------ Source material ------

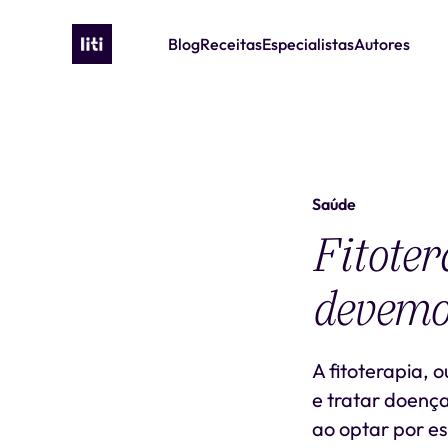
Blog
Receitas
Especialistas
Autores
Saúde
Fitoter
devemo
A fitoterapia, 
e tratar doença
ao optar por es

------

_Work order_
Any picture found in the data is to be skipped while the rest is copied exactly.

_Task result_
Blog
Receitas
Especialistas
Autores
Saúde
Fitoter
devemo
A fitoterapia, 
e tratar doença
ao optar por es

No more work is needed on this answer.